I'm going to knock this one out at the premise on which your whole argument sits.
For your post to be of any contradiction against mine, you'd have to demonstrate that the demand isn't there.
The Switch is selling quite well, and with an already healthy 2019 lineup announced with headlines like Pokemon coming up in 2019, there is no reason to think that consumer demand won't continue to be there, and high; and it's evident for any retail chains that this is the case.

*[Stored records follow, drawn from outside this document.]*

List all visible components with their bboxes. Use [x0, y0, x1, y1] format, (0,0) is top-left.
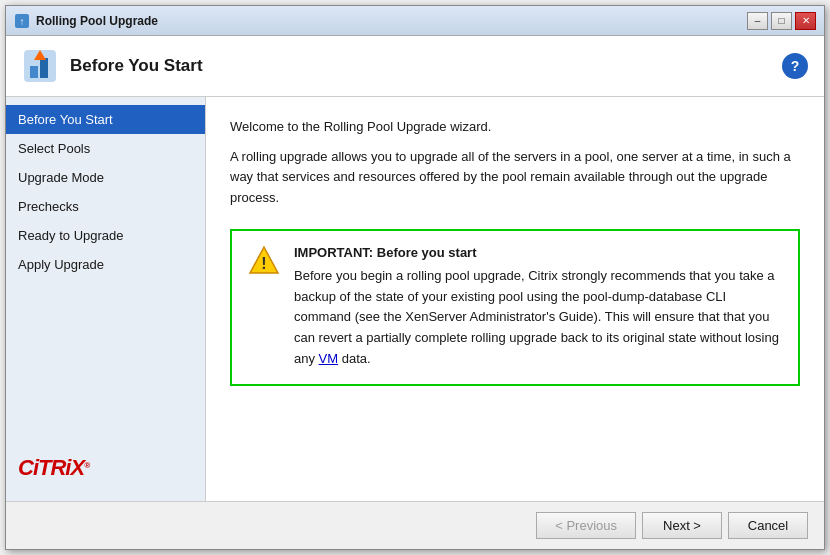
important-content: IMPORTANT: Before you start Before you b… [294, 245, 782, 370]
warning-icon: ! [248, 245, 280, 277]
welcome-text: Welcome to the Rolling Pool Upgrade wiza… [230, 117, 800, 137]
svg-text:↑: ↑ [20, 16, 25, 27]
title-bar-buttons: – □ ✕ [747, 12, 816, 30]
sidebar-item-upgrade-mode[interactable]: Upgrade Mode [6, 163, 205, 192]
next-button[interactable]: Next > [642, 512, 722, 539]
important-title: IMPORTANT: Before you start [294, 245, 782, 260]
maximize-button[interactable]: □ [771, 12, 792, 30]
header-section: Before You Start ? [6, 36, 824, 97]
previous-button[interactable]: < Previous [536, 512, 636, 539]
header-left: Before You Start [22, 48, 203, 84]
sidebar-item-select-pools[interactable]: Select Pools [6, 134, 205, 163]
sidebar-item-ready-to-upgrade[interactable]: Ready to Upgrade [6, 221, 205, 250]
svg-rect-3 [30, 66, 38, 78]
sidebar: Before You Start Select Pools Upgrade Mo… [6, 97, 206, 501]
main-content: Welcome to the Rolling Pool Upgrade wiza… [206, 97, 824, 501]
header-title: Before You Start [70, 56, 203, 76]
sidebar-item-prechecks[interactable]: Prechecks [6, 192, 205, 221]
important-body: Before you begin a rolling pool upgrade,… [294, 266, 782, 370]
citrix-logo: CiTRiX® [6, 443, 205, 493]
close-button[interactable]: ✕ [795, 12, 816, 30]
important-body-text-2: data. [338, 351, 371, 366]
window-icon: ↑ [14, 13, 30, 29]
main-window: ↑ Rolling Pool Upgrade – □ ✕ Before You … [5, 5, 825, 550]
important-box: ! IMPORTANT: Before you start Before you… [230, 229, 800, 386]
svg-text:!: ! [261, 255, 266, 272]
window-title: Rolling Pool Upgrade [36, 14, 747, 28]
minimize-button[interactable]: – [747, 12, 768, 30]
help-button[interactable]: ? [782, 53, 808, 79]
title-bar: ↑ Rolling Pool Upgrade – □ ✕ [6, 6, 824, 36]
sidebar-item-before-you-start[interactable]: Before You Start [6, 105, 205, 134]
svg-rect-4 [40, 58, 48, 78]
sidebar-item-apply-upgrade[interactable]: Apply Upgrade [6, 250, 205, 279]
sidebar-spacer [6, 279, 205, 443]
content-area: Before You Start Select Pools Upgrade Mo… [6, 97, 824, 501]
footer: < Previous Next > Cancel [6, 501, 824, 549]
header-icon [22, 48, 58, 84]
rolling-description: A rolling upgrade allows you to upgrade … [230, 147, 800, 209]
cancel-button[interactable]: Cancel [728, 512, 808, 539]
vm-link[interactable]: VM [319, 351, 339, 366]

Well, I can't demonstrate that the demand isn't there, because the sales figures for December 2018 have yet to be finalized by every tracker on this planet. All I can do is extrapolate from the figures we do have and it's not looking like Switch will sell through 11m+ in Q3 of this fiscal year. It needs such high sales, because otherwise Q4 will see a correction in the form of lower shipments in case that NIntendo ships 11m+ units in Q3. If Nintendo doesn't manage to ship 11m+ in Q3 (again, because retailers aren't placing orders for that many units), then Q4 will need shipments of 4m+ which would be a significant year over year increase. We have yet to learn the full release schedule for Q4, but it's doubtful that there will be any huge hardware movers added to the already known NSMBU Deluxe.
Which is the quarter in question - Q3 - holiday season, manufacturing is the only thing stoping Nintendo from not shipping intended consoles in Q3. And as I said Nintendo didnt lower their forecast before Q3 since they believed in their forecast, they have talks with retailers all year about their expectations, they're not going in blind with their own forecast. Clearly both Nintendo and retailers, had faith in what could be sold during the holidays and after which we see now is indeed happening.
As for the second bolded part, clearly you want to be prepared. Dont want to be left hanging in the most important shopping period all year, if it piles you calibrate next quarter however it fits, there were 2 big games in January and February that year for Sony that they clearly were expecting to sell hardware and late shipments in Q3 clearly were intended for. Nintendo has a big game releasing early January that will likely push some hardware which will also need to be shipped in Q3.
Nintendo sticking to their forecast does not give any indication for retailer expectations, so you can't take it for granted that retailers have agreed to buy that many units from Nintendo. Five years ago Nintendo stuck with their 9m forecast for Wii U before the holiday season, so that's a good example that there's no link between Nintendo forecasts and retailer expectations/agreements; said forecast had to be lowered to 2.8m during the following financial report, so Nintendo's belief from three months earlier was not even remotely in the realms of possibility. Nintendo won't be that far off with Switch, but them sticking with their forecast doesn't provide any sort of guarantee other than they have no manufacturing problems. Nintendo still needs retailers to buy those units though.
In the case of the PS4, Q4 has been repeatedly weak because the preceding holiday quarter had retailers overestimate demand for the PS4. Remember, ultimately it's the retailers that dictate the size of shipments.